Health care workers can’t do much to help people if they don’t know the answer, but some of them are struggling to cope.
The ABC’s ABC Today program has uncovered some of the stories that have caught our attention.
Dr Ian Bowerman has a case of the ‘I’m not qualified to prescribe’ syndrome.
“My doctor has given me an X-ray of my kidneys,” he said.
“I’m sure there’s some sort of virus, but it’s not clear.”
Dr Bowermans kidneys have not recovered.
“I’m a pretty smart person, so I knew I could do it myself,” he explained.
“So, when they called me to ask if I was qualified to take the x-ray, I told them I was.
But they just laughed and said, ‘Well, we don’t do x-rays’.” Dr Bowers kidneys have recovered, but not all of his doctors do.
Dr Steve Waddell has a problem with a patient’s weight.
“[They] came in and they were sitting on the chair, they’re underweight,” Dr Waddells chief of cardiology said.
He said it was not clear if this patient was a doctor or not, but he said that they needed to check the patient’s records.
The ABC’s Today programme has revealed a case where an elderly woman had a stroke.
It was a difficult time for her.
Her doctor told her she could not take a drug to try to help her, because the drugs are not approved for elderly people.
She was prescribed a drug that was approved for her age group.
In this case, her doctor said, she could try it, but she had to wait.
After that, she did not know what to do with herself.
A doctor told Dr Watt she should get her own specialist, and she could take that, or the medication she was given.
But the drugs were not approved, and Dr Wath’s doctor said she should not have taken them.
That’s when she started looking at a range of different drugs.
At the end of this period, she discovered that the drug was approved, but that her doctor had prescribed it for her, even though it was approved by the FDA.
While her doctor was not approved by her doctors, her doctors did have to get a drug approved by them, and they had to have the patient sign a statement saying they would not take the drug, because it was dangerous.
This is what happened to Ms Watt.
When she did that, her symptoms improved, and her doctor recommended her the drug.

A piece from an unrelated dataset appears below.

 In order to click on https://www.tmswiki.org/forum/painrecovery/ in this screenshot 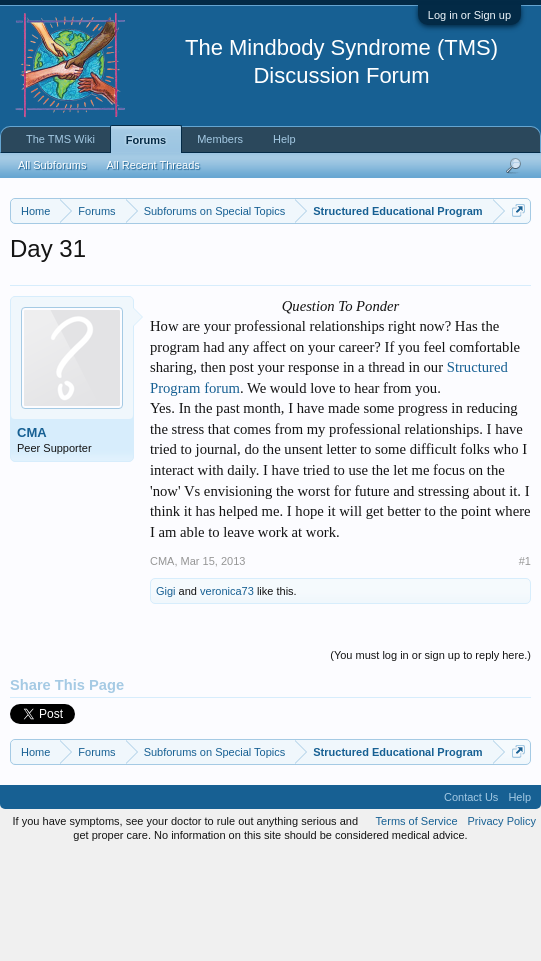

Now, she does not need the drug at all, and has regained a lot of her health.
Another example is Dr James Brown, a specialist in general surgery, who has been on dialysis for over two decades.
His patient, a woman, had been on the organ transplant programme for two years, but her kidneys were failing.
Then her doctor told him she was at risk of cancer, and that she should have her kidneys removed.
On the advice of her specialist, Dr Brown did what anyone would do: he went to a specialist.
As a result, her kidneys have improved and she has regained the weight she was missing, but the cancer still remains.